L’imagination de l’enfant est connue pour être débordante et il est vrai que les histoires qu’il raconte et invente, semblent illimitées. L’aire de jeux qu’ils se sont créée pour inventer ainsi des scénariios tous plus invraisemblables les uns que les autres, a été appelée par D. Winnicott « l’aire d’illusion ». Cette aire est un espace-temps durant lequel les enfants jouent à faire semblant, à être un autre que soi, mais aussi à projeter ses pires cauchemars les jouant encore et encore pour les exorciser le plus possible. Les thèmes de la mort, de la pauvreté, de la perte, de la violence, du conflit sont l’expression de préoccupations propres à l’enfance. Derrière ces jeux, il faut lire la question de l’autorité, de la peur de grandir, de la crainte de perdre ceux qu’on aime, d’être fragile, seul ... Là nous pouvons mesurer pleinement que le jeu est une activité de vie, c’est-à-dire au service de la vie psychique, permettant au récit personnel de l’enfant d’advenir. Là est un sujet majeur dans le développement de l’enfant, lui laisser le temps de construire des structures narratives dans lesquelles il advient. C’est dans des activités ludiques de faire semblant, en faisant comme si, que l’enfant peut ressentir en se mettant dans la peau d’un autre, parfois dans un costume de héros, qu’il devient lui-même. Jouer c’est penser, jouer c’est se penser et penser l’autre. Nous avons vu précédemment que pour jouer il faut pouvoir se dégager de l’autre, se séparer de la mère et du père, jouer la séparation pour devenir un enfant joueur qui entre dans le « playing », « l’acte de jouer ». De là émergera le « je » créateur de l’enfant, Sujet de son discours.

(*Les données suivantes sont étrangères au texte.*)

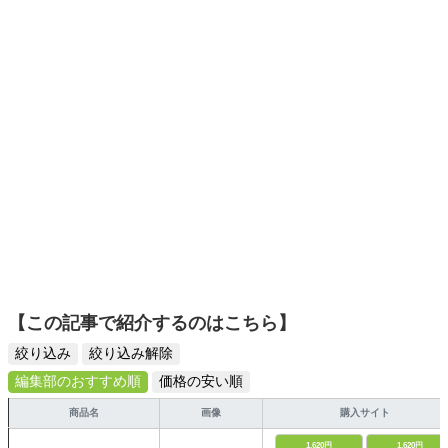
ーツ選びに自信あり。鋭い目線で商品を見極め、少しでも
日々の生活が豊かになるものを紹介します。
【この記事で紹介するのはこちら】
絞り込み
絞り込み解除
編集部のおすすめ順
価格の安い順
商品名
画像
購入サイト
1,620円
1,620円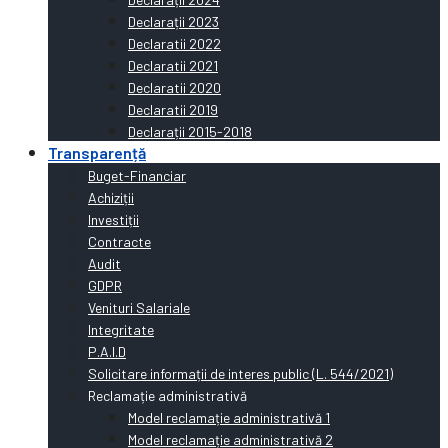
Declarații 2023
Declaratii 2022
Declaratii 2021
Declaratii 2020
Declaratii 2019
Declarații 2015-2018
Transparență
Buget-Financiar
Achiziții
Investiții
Contracte
Audit
GDPR
Venituri Salariale
Integritate
P.A.I.D
Solicitare informații de interes public (L. 544/2021)
Reclamație administrativă
Model reclamație administrativă 1
Model reclamație administrativă 2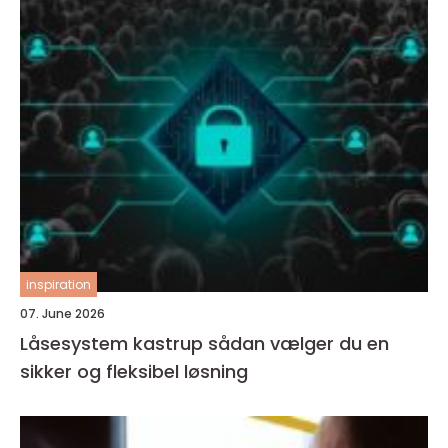
inspiration
07. June 2026
Låsesystem kastrup sådan vælger du en
sikker og fleksibel løsning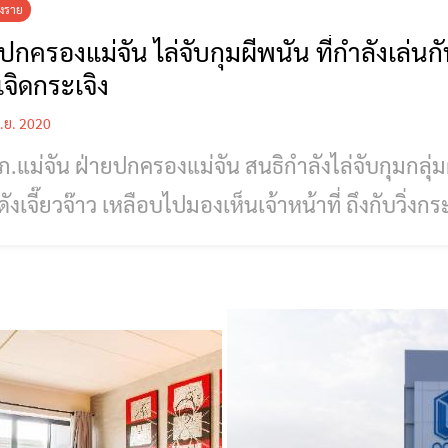
ยงราย
ปกครองแม่จัน ไล่จับกุมผีพนัน ที่กำลังเล่นกัน
จิดกระเจิง
.ย. 2020
.แม่จัน ฝ่ายปกครองแม่จัน สนธิกำลังไล่จับกุมกลุ่มผ
ดังเจี๊ยวจ๊าว เหลือบไปมองเห็นเจ้าหน้าที่ ถึงกับวิ่งกร
ิกายน 2563 ที่ผ่านมา เวลาประมาณ 22.00 น. สภ.แม่
ับแจ้งจากประชาชนว่ามีการเล่นการพนัน ที่บริเวณริม
ไร่ อ.แม่จัน จ.เชียงราย พ.ต.อ.ชยันต์ ปัญญาเ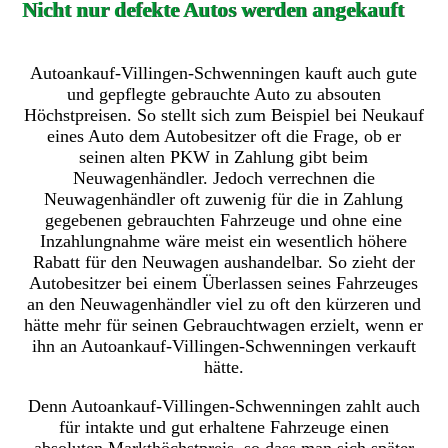
Nicht nur defekte Autos werden angekauft
Autoankauf-Villingen-Schwenningen kauft auch gute
und gepflegte gebrauchte Auto zu absouten
Höchstpreisen. So stellt sich zum Beispiel bei Neukauf
eines Auto dem Autobesitzer oft die Frage, ob er
seinen alten PKW in Zahlung gibt beim
Neuwagenhändler. Jedoch verrechnen die
Neuwagenhändler oft zuwenig für die in Zahlung
gegebenen gebrauchten Fahrzeuge und ohne eine
Inzahlungnahme wäre meist ein wesentlich höhere
Rabatt für den Neuwagen aushandelbar. So zieht der
Autobesitzer bei einem Überlassen seines Fahrzeuges
an den Neuwagenhändler viel zu oft den kürzeren und
hätte mehr für seinen Gebrauchtwagen erzielt, wenn er
ihn an Autoankauf-Villingen-Schwenningen verkauft
hätte.
Denn Autoankauf-Villingen-Schwenningen zahlt auch
für intakte und gut erhaltene Fahrzeuge einen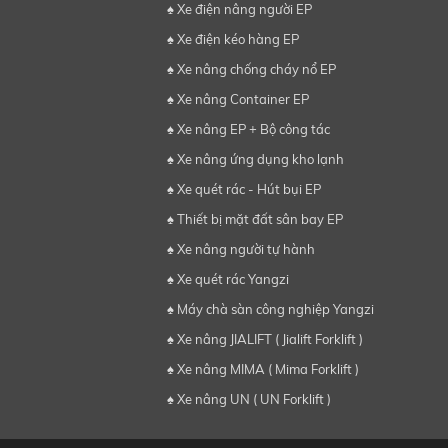
♠ Xe điện nâng người EP
♠ Xe điện kéo hàng EP
♠ Xe nâng chống cháy nổ EP
♠ Xe nâng Container EP
♠ Xe nâng EP + Bộ công tác
♠ Xe nâng ứng dụng kho lạnh
♠ Xe quét rác - Hút bụi EP
♠ Thiết bị mặt đất sân bay EP
♠ Xe nâng người tự hành
♠ Xe quét rác Yangzi
♠ Máy chà sàn công nghiệp Yangzi
♠ Xe nâng JIALIFT ( Jialift Forklift )
♠ Xe nâng MIMA ( Mima Forklift )
♠ Xe nâng UN ( UN Forklift )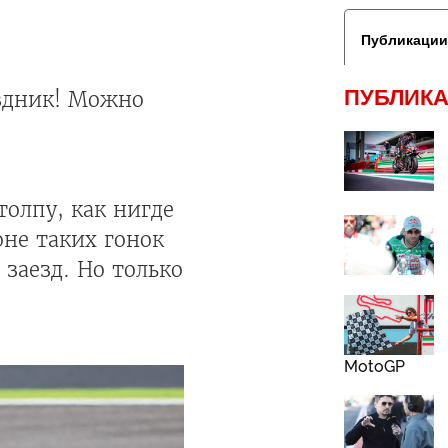
Публикации
ПУБЛИКА
аздник! Можно
толпу, как нигде
оне таких гонок
заезд. Но только
MotoGP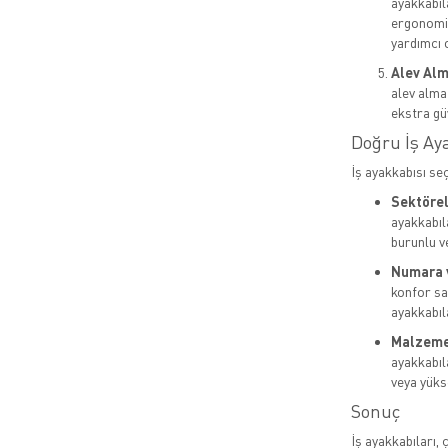
ayakkabıl
ergonomik
yardımcı o
Alev Alm
alev almaz
ekstra gü
Doğru İş Ay
İş ayakkabısı se
Sektörel 
ayakkabıla
burunlu v
Numara 
konfor sa
ayakkabıla
Malzeme 
ayakkabıl
veya yükse
Sonuç
İş ayakkabıları, 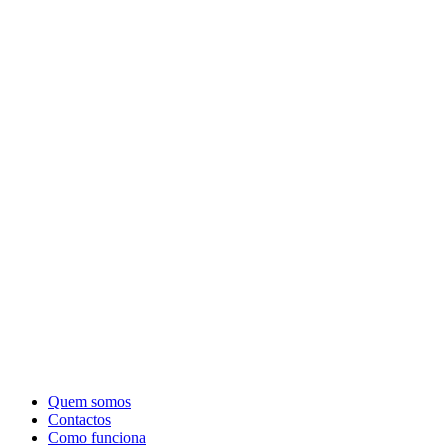
Quem somos
Contactos
Como funciona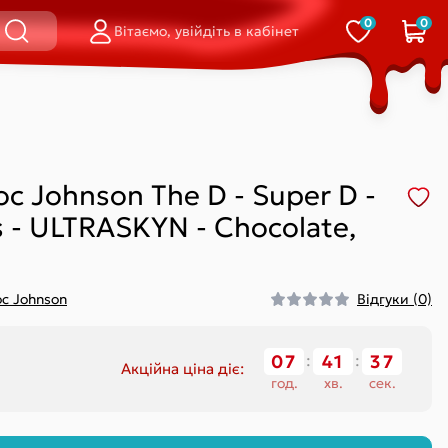
0
0
Вітаємо, увійдіть в кабінет
і
равлінням на
Стрінги
Смарт-вібратори
стані
Відкриті
Для пари
Сліпи
Для точки G
і
Шортики
Подвійні (кліторальний-
c Johnson The D - Super D -
вагінальні)
Вагінальні
ls - ULTRASKYN - Chocolate,
c Johnson
Відгуки (0)
Кільце
Петля / ласо
На палець
07
:
41
:
36
Акційна ціна діє:
Обмежувач
істінгу)
год.
хв.
сек.
Відкриті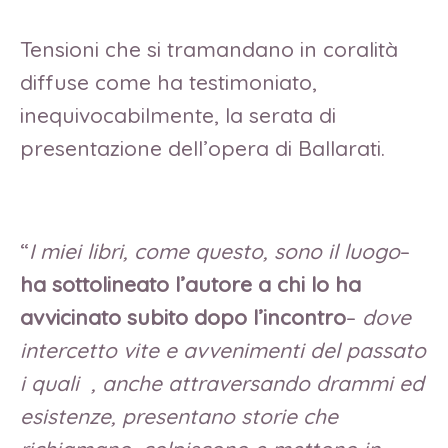
Tensioni che si tramandano in coralità
diffuse come ha testimoniato,
inequivocabilmente, la serata di
presentazione dell’opera di Ballarati.
“
I miei libri, come questo, sono il luogo
–
ha sottolineato l’autore a chi lo ha
avvicinato subito dopo l’incontro
–
dove
intercetto vite e avvenimenti del passato
i quali , anche attraversando drammi ed
esistenze, presentano storie che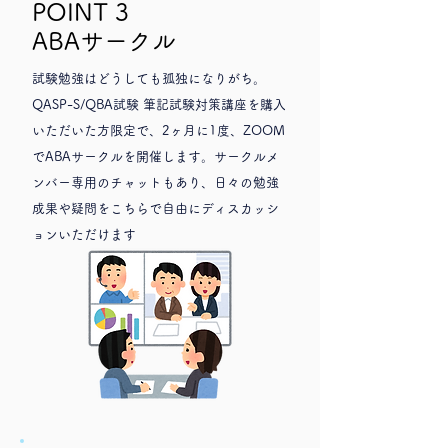
POINT 3
ABAサークル
試験勉強はどうしても孤独になりがち。
QASP-S/QBA試験 筆記試験対策講座を購入
いただいた方限定で、2ヶ月に1度、ZOOM
でABAサークルを開催します。サークルメ
ンバー専用のチャットもあり、日々の勉強
成果や疑問をこちらで自由にディスカッシ
ョンいただけます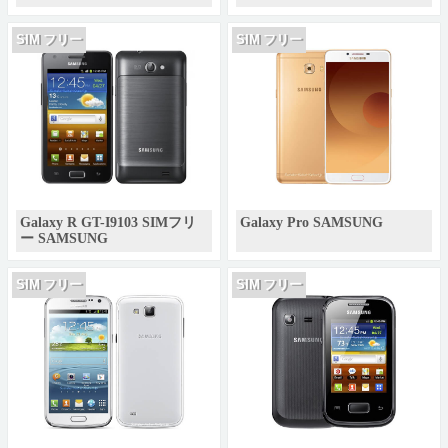
SIM フリー
SIM フリー
Galaxy R GT-I9103 SIMフリ
Galaxy Pro SAMSUNG
ー SAMSUNG
SIM フリー
SIM フリー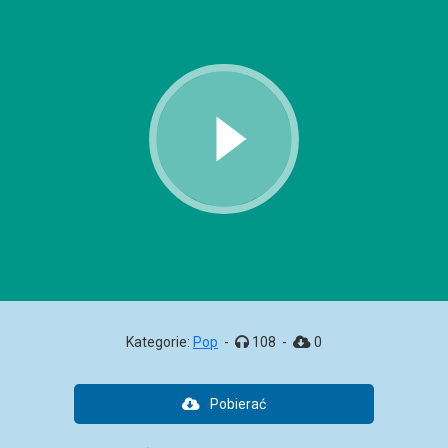
Kategorie:
Pop
-
108
-
0
Pobierać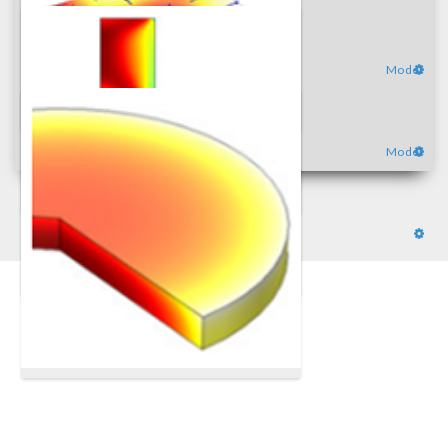
Model
Model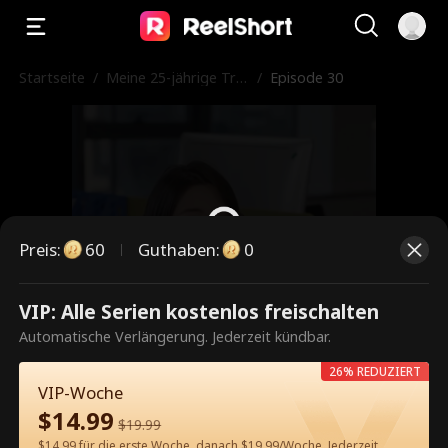
Startseite
/
Meine 25-jährige Tra
/
Episode 30
umfrau
Preis
:
60
Guthaben
:
0
VIP: Alle Serien kostenlos freischalten
Dies ist eine kostenpflichtige
Automatische Verlängerung. Jederzeit kündbar.
Episode. Bitte entsperren, um
26% REDUZIERT
weiterzusehen.
VIP-Woche
$
14.99
$
19.99
$14.99 für die erste Woche, danach $19.99/Woche. Jederzeit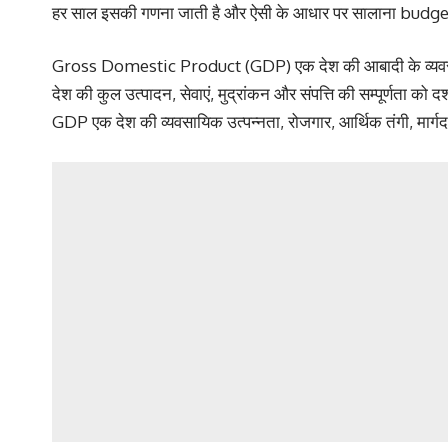
हर साल इसकी गणना जाती है और ऐसी के आधार पर सालाना budget
Gross Domestic Product (GDP) एक देश की आबादी के व्यवसायिक 
देश की कुल उत्पादन, सेवाएं, मुद्रांकन और संपत्ति की सम्पूर्णता को 
GDP एक देश की व्यवसायिक उत्पन्नता, रोजगार, आर्थिक तंगी, मार्गदर्श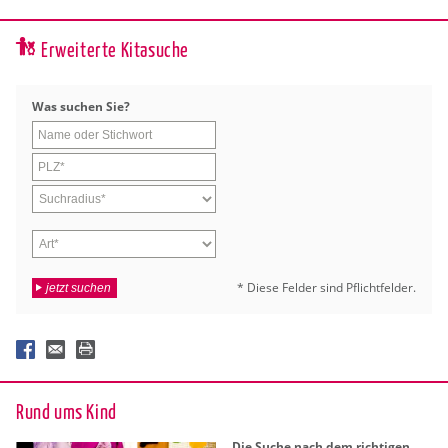
Erweiterte Kitasuche
Was su­chen Sie?
* Diese Fel­der sind Pflicht­fel­der.
jetzt suchen
Rund ums Kind
Die Suche nach dem rich­ti­gen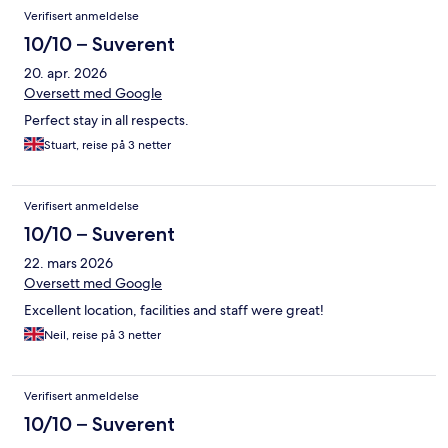
Verifisert anmeldelse
10/10 – Suverent
20. apr. 2026
Oversett med Google
Perfect stay in all respects.
Stuart, reise på 3 netter
Verifisert anmeldelse
10/10 – Suverent
22. mars 2026
Oversett med Google
Excellent location, facilities and staff were great!
Neil, reise på 3 netter
Verifisert anmeldelse
10/10 – Suverent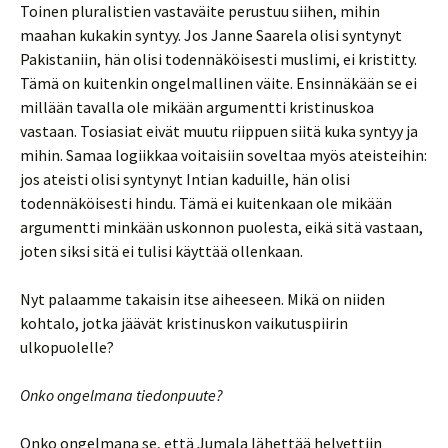
Toinen pluralistien vastaväite perustuu siihen, mihin
maahan kukakin syntyy. Jos Janne Saarela olisi syntynyt
Pakistaniin, hän olisi todennäköisesti muslimi, ei kristitty.
Tämä on kuitenkin ongelmallinen väite. Ensinnäkään se ei
millään tavalla ole mikään argumentti kristinuskoa
vastaan. Tosiasiat eivät muutu riippuen siitä kuka syntyy ja
mihin. Samaa logiikkaa voitaisiin soveltaa myös ateisteihin:
jos ateisti olisi syntynyt Intian kaduille, hän olisi
todennäköisesti hindu. Tämä ei kuitenkaan ole mikään
argumentti minkään uskonnon puolesta, eikä sitä vastaan,
joten siksi sitä ei tulisi käyttää ollenkaan.
Nyt palaamme takaisin itse aiheeseen. Mikä on niiden
kohtalo, jotka jäävät kristinuskon vaikutuspiirin
ulkopuolelle?
Onko ongelmana tiedonpuute?
Onko ongelmana se, että Jumala lähettää helvettiin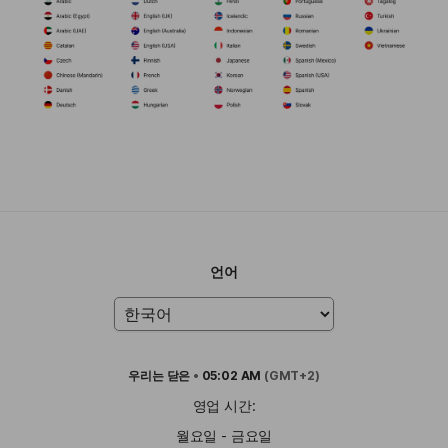
언어
우리는
닫은
•
05:02 AM
(GMT+2)
영업 시간:
월요일 - 금요일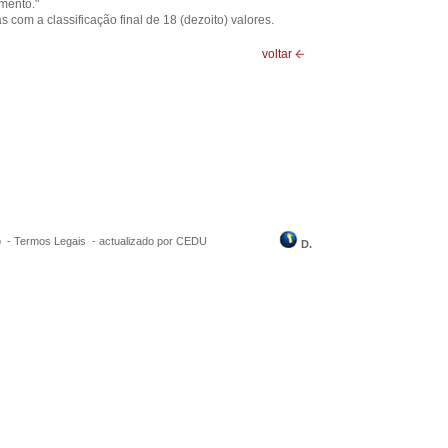
mento."
 com a classificação final de 18 (dezoito) valores.
voltar
o -
Termos Legais
-
actualizado por CEDU
D.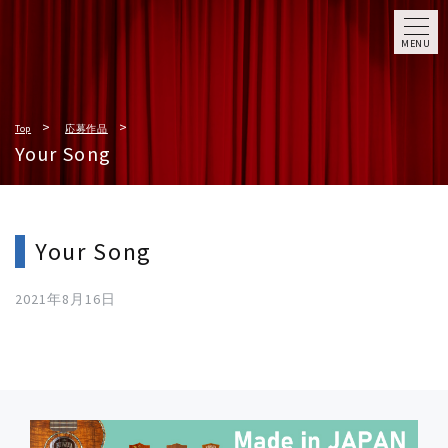
MENU
Top
応募作品
Your Song
Your Song
2021年8月16日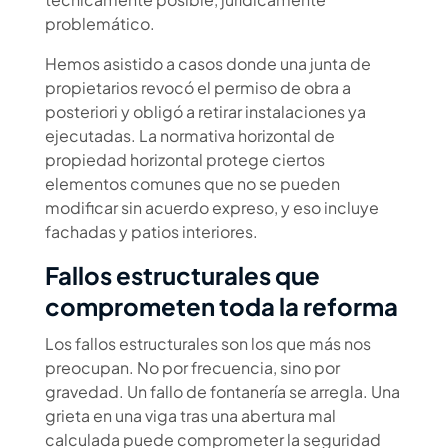
problemático.
Hemos asistido a casos donde una junta de
propietarios revocó el permiso de obra a
posteriori y obligó a retirar instalaciones ya
ejecutadas. La normativa horizontal de
propiedad horizontal protege ciertos
elementos comunes que no se pueden
modificar sin acuerdo expreso, y eso incluye
fachadas y patios interiores.
Fallos estructurales que
comprometen toda la reforma
Los fallos estructurales son los que más nos
preocupan. No por frecuencia, sino por
gravedad. Un fallo de fontanería se arregla. Una
grieta en una viga tras una abertura mal
calculada puede comprometer la seguridad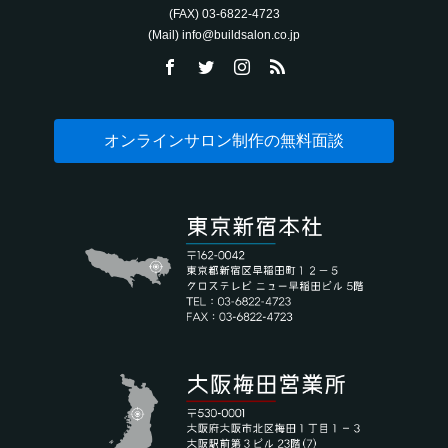
(FAX) 03-6822-4723‬
(Mail) info@buildsalon.co.jp
オンラインサロン制作の無料面談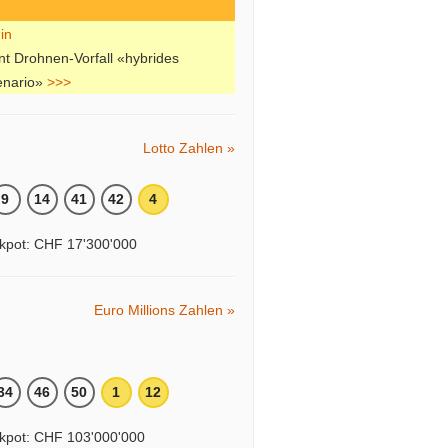
nt Drohnen-Vorfall «hybrides
enario»
>>>
Lotto Zahlen »
9
14
41
42
4
kpot: CHF 17'300'000
Euro Millions Zahlen »
34
46
50
1
12
kpot: CHF 103'000'000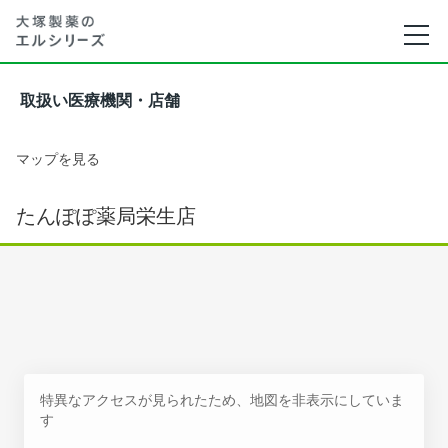
取扱い医療機関・店舗
マップを見る
たんぽぽ薬局栄生店
特異なアクセスが見られたため、地図を非表示にしていま
す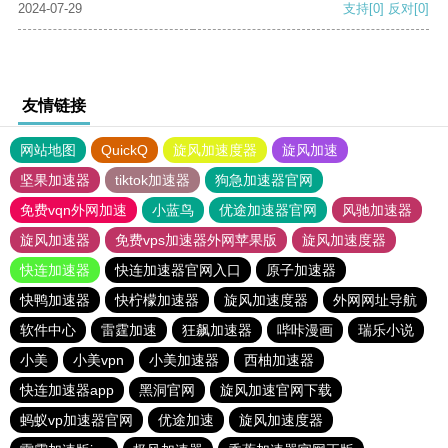
2024-07-29
支持
[0]
反对
[0]
友情链接
网站地图
QuickQ
旋风加速度器
旋风加速
坚果加速器
tiktok加速器
狗急加速器官网
免费vqn外网加速
小蓝鸟
优途加速器官网
风驰加速器
旋风加速器
免费vps加速器外网苹果版
旋风加速度器
快连加速器
快连加速器官网入口
原子加速器
快鸭加速器
快柠檬加速器
旋风加速度器
外网网址导航
软件中心
雷霆加速
狂飙加速器
哔咔漫画
瑞乐小说
小美
小美vpn
小美加速器
西柚加速器
快连加速器app
黑洞官网
旋风加速官网下载
蚂蚁vp加速器官网
优途加速
旋风加速度器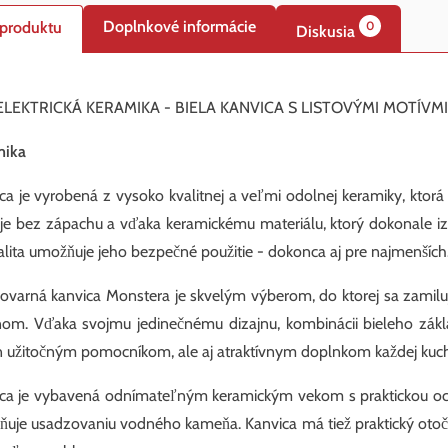
Doplnkové informácie
 produktu
0
Diskusia
L ELEKTRICKÁ KERAMIKA - BIELA KANVICA ​​S LISTOVÝMI MOTÍVMI
mika
ca je vyrobená z vysoko kvalitnej a veľmi odolnej keramiky, ktor
je bez zápachu a vďaka keramickému materiálu, ktorý dokonale izo
alita umožňuje jeho bezpečné použitie - dokonca aj pre najmenších
ovarná kanvica Monstera je skvelým výberom, do ktorej sa zamil
nom. Vďaka svojmu jedinečnému dizajnu, kombinácii bieleho zákl
n užitočným pomocníkom, ale aj atraktívnym doplnkom každej kuchyn
ca je vybavená odnímateľným keramickým vekom s praktickou ochr
ňuje usadzovaniu vodného kameňa. Kanvica má tiež praktický otoč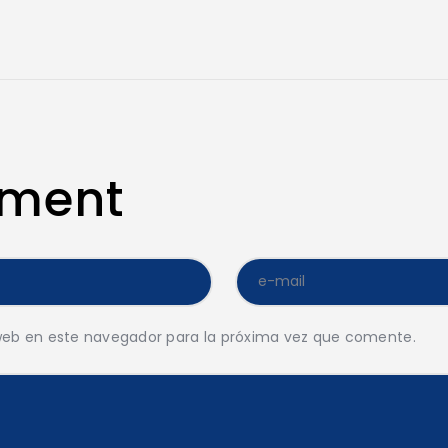
mment
web en este navegador para la próxima vez que comente.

Dans le faire-semblant, tous les participants sont d’accord sur l’illusion organisée. Ils en acceptent les règles et inventent au fur et à mesure. Jamais en début de jeux, ils savent de quoi l’histoire va être faite. Chaque enfant va y mettre de sa construction psychique et donc projeter ses préoccupations affectives, c’est-à-dire son intimité. Parfois les enfants se retrouvent en harmonie et avancent ensemble dans le récit car les préoccupations inconscientes sont communes et proches. D’autres fois, un enfant se trouve bousculé par l’histoire inventée, la conteste, se dispute, sort du jeu. Si les parents peuvent tenter de comprendre l’enfant qui s’exclut ou qui est exclu, nous ne pouvons que vous recommander la prudence et ne pas critiquer l’histoire posée par le groupe d’enfants. On peut tenter de favoriser la reprise du jeu par l’enfant qui en est sorti mais cela n’est pas toujours possible. Cela ne demande pas de gronder les enfants joueurs, ni de s’immiscer dans le jeu créé, et de mettre des règles qui n’ont pas de raison d’être. Une aire d’illusion n’est pas la vraie vie, et échappe à tout jugement de valeur. Le jeu du faire semblant crée un espace du tout est possible, qui permet des projections multiples avec des mécanismes d’identification et contre-identification bénéfiques pour les enfants.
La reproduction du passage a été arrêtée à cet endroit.